Configuration¶
This guide demonstrates how to configure Seeknal using configuration files and environment variables. Proper configuration is essential for connecting to your data infrastructure and customizing Seeknal's behavior.
Overview¶
Seeknal uses a hierarchical configuration system that supports:
- TOML configuration files - For persistent settings
- Environment variables - For sensitive values and deployment flexibility
- Variable interpolation - Reference other config values or environment variables
- Programmatic access - Dot notation for easy access to nested settings
Configuration Files¶
Seeknal uses TOML format for configuration files. By default, it looks for:
- User config:
~/config.toml(customizable via__USER_CONFIG_PATHenv var) - Backend config:
~/backend.toml(customizable via__BACKEND_CONFIG_PATHenv var)
Basic Configuration File¶
Create a configuration file at ~/config.toml:
# Seeknal Configuration File
[logging]
level = "INFO"
format = "%(asctime)s - %(levelname)s - %(message)s"
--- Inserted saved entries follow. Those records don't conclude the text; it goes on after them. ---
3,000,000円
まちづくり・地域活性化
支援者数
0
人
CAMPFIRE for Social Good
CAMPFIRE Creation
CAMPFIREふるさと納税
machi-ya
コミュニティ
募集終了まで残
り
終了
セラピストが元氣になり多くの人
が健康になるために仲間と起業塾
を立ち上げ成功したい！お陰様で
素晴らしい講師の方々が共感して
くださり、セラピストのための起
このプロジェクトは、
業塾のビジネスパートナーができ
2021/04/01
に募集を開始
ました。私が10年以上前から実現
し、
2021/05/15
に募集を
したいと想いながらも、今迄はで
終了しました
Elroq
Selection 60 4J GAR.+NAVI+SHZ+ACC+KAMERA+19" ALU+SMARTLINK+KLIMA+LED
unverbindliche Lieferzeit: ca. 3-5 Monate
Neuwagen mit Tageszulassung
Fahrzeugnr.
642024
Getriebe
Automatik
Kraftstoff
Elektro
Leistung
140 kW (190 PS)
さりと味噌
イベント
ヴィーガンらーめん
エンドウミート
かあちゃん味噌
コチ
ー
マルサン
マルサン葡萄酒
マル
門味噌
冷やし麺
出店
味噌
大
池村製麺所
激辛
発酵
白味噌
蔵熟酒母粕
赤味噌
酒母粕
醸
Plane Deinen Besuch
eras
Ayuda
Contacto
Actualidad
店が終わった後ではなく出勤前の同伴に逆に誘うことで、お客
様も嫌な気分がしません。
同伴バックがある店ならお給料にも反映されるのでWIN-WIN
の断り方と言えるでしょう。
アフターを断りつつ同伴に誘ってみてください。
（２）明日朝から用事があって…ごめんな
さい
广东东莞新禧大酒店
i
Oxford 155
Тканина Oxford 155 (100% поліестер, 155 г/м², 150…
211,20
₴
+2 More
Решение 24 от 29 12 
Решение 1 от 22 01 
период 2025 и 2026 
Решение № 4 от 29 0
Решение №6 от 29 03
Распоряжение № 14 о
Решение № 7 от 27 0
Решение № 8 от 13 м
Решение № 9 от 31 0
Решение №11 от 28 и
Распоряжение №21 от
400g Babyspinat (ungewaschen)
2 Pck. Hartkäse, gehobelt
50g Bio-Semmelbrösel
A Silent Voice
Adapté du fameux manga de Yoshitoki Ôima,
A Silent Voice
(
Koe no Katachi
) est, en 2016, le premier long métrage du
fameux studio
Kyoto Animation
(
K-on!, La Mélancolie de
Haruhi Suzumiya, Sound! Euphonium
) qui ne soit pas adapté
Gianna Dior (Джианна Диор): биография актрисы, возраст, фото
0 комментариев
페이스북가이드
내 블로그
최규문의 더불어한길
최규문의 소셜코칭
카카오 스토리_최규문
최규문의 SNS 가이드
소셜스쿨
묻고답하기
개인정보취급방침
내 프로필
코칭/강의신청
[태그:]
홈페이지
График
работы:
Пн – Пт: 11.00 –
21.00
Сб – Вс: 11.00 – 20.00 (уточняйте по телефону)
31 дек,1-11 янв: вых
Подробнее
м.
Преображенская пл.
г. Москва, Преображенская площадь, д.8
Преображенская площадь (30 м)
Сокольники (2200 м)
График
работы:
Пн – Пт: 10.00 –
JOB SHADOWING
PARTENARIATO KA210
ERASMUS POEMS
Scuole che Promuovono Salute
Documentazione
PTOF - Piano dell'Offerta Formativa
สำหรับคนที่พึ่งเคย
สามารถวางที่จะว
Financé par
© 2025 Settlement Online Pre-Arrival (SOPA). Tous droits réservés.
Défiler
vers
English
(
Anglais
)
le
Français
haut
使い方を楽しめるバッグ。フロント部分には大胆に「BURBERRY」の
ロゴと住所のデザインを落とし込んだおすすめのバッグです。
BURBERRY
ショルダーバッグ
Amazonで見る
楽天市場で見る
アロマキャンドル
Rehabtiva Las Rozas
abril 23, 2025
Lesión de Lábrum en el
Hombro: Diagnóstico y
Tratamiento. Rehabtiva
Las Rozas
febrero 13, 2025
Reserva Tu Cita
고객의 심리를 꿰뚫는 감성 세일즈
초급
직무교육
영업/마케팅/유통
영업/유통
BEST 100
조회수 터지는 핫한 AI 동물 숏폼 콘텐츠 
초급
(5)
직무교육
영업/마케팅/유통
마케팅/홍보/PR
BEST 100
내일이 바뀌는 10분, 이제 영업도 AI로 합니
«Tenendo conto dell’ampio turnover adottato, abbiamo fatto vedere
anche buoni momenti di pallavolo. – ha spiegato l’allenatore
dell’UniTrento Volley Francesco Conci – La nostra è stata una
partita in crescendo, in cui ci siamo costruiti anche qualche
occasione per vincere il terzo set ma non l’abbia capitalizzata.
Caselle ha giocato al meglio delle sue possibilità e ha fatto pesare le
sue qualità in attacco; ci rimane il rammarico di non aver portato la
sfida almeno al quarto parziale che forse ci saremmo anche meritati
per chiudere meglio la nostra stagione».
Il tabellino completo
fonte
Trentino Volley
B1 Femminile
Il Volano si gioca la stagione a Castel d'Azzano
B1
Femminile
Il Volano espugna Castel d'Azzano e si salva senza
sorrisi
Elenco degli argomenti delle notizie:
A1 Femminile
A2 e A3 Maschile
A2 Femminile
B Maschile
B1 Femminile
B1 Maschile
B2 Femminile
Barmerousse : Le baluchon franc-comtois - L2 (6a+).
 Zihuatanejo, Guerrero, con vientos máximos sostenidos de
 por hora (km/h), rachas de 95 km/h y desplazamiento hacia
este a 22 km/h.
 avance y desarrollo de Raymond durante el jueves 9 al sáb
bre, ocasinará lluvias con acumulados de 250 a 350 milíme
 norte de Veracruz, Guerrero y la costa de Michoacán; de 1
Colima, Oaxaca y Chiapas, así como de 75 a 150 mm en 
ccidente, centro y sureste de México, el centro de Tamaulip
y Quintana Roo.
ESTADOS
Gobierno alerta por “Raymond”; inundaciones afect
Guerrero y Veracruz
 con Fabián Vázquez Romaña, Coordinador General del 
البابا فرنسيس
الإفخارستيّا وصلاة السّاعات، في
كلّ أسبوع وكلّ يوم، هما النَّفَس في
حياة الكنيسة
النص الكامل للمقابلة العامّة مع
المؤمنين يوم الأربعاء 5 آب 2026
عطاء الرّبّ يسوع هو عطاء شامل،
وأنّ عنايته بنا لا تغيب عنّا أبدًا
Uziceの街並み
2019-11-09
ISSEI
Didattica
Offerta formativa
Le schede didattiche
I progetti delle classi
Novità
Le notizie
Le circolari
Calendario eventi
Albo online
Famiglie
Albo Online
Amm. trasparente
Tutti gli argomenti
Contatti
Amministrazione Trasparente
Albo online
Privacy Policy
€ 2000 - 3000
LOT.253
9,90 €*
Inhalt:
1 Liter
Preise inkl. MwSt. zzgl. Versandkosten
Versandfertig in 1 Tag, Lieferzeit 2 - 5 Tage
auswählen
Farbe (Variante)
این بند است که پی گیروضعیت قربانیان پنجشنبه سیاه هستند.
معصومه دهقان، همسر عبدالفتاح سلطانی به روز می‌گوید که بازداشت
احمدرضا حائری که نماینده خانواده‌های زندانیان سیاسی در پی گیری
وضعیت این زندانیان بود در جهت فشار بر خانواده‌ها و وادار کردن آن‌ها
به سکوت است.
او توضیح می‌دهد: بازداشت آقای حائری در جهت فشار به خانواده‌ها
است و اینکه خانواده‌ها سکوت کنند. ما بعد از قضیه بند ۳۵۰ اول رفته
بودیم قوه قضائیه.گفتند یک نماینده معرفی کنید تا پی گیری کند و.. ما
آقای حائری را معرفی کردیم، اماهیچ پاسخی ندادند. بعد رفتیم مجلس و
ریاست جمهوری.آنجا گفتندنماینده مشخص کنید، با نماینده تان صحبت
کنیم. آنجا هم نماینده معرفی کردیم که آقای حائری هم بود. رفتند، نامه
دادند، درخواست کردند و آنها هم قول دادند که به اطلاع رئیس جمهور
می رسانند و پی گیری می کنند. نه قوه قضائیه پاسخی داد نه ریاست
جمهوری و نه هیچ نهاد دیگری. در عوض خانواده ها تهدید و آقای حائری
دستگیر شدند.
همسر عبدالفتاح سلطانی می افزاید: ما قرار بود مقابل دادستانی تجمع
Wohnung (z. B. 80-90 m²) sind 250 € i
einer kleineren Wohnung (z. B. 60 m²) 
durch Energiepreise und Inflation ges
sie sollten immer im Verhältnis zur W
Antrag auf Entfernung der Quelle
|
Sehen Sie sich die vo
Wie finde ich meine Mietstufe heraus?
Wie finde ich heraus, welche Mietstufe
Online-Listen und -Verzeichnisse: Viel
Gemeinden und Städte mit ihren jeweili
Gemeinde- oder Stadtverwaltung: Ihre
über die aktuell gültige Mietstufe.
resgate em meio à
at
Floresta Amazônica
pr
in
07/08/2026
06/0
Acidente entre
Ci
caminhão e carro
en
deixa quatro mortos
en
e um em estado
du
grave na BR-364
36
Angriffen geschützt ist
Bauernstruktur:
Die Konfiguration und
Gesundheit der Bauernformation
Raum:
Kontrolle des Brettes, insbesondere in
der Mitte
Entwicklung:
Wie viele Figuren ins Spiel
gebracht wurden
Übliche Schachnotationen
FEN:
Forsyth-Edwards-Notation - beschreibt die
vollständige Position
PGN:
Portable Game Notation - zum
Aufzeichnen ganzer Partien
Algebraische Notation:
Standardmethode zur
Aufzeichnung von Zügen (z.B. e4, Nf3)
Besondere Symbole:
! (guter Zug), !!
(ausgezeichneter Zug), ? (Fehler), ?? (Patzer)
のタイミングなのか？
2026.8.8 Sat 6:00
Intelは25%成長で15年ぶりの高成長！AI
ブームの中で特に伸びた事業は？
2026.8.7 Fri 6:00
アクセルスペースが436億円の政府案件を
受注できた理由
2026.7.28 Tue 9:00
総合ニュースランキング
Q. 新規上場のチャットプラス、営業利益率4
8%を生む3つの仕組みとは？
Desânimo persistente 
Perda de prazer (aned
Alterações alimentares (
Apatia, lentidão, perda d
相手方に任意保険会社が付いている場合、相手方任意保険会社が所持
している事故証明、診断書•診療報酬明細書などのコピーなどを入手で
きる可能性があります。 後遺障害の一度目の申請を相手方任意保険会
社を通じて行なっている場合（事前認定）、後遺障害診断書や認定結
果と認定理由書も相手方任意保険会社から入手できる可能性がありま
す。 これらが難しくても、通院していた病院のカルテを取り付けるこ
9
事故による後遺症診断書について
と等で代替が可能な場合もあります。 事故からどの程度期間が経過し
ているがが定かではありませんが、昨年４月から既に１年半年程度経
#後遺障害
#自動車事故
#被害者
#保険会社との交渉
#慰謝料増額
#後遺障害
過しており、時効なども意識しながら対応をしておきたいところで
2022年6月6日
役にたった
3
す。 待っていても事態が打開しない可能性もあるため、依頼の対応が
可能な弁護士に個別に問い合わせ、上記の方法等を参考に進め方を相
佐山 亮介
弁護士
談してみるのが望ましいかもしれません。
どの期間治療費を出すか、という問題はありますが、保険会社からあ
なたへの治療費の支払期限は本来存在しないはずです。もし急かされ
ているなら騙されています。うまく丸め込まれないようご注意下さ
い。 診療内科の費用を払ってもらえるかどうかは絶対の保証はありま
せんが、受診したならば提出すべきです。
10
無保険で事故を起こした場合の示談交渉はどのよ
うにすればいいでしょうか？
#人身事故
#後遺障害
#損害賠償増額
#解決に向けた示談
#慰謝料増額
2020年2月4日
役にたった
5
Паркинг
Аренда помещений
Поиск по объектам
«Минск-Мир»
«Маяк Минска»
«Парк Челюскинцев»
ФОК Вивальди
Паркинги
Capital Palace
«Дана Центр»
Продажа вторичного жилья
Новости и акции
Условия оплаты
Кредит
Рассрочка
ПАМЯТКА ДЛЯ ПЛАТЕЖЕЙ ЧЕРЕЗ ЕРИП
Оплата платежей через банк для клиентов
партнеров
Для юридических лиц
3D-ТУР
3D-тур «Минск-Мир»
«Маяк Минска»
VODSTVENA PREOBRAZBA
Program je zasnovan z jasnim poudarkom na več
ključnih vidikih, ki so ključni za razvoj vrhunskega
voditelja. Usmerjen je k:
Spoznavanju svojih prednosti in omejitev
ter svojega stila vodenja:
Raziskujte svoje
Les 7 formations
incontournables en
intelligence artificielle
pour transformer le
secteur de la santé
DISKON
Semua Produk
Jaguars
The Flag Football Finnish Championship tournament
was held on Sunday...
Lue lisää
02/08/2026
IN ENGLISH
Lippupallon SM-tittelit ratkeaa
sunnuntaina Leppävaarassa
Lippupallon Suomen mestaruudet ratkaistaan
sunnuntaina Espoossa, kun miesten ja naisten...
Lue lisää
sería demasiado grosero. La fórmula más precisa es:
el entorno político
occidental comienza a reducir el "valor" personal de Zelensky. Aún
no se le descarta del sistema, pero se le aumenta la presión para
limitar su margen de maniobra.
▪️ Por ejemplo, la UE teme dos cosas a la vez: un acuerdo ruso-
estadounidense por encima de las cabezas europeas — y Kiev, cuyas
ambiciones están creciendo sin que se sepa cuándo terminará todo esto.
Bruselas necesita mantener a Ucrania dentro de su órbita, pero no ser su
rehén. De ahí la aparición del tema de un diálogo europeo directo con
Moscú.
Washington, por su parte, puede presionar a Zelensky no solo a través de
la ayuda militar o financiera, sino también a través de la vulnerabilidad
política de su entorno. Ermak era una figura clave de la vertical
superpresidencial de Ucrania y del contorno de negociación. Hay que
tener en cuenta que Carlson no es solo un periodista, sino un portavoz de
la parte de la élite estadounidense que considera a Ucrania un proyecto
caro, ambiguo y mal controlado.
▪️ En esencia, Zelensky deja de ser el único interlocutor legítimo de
datefmt = "%Y-%m-%d %H:%M:%S"
[tasks]
[tasks.defaults]
max_retries = 3
retry_delay = 60 # seconds
timeout = 3600 # 1 hour in seconds
[storage]
base_path = "/data/seeknal"
offline_store = "${storage.base_path}/offline"
online_store = "${storage.base_path}/online"
[database]
host = "localhost"
port = 5432
name = "seeknal_db"
Loading Configuration¶
from seeknal.configuration import load_configuration, config
# The default configuration is loaded automatically
# Access it via the global `config` object
print(f"Log level: {config.logging.level}")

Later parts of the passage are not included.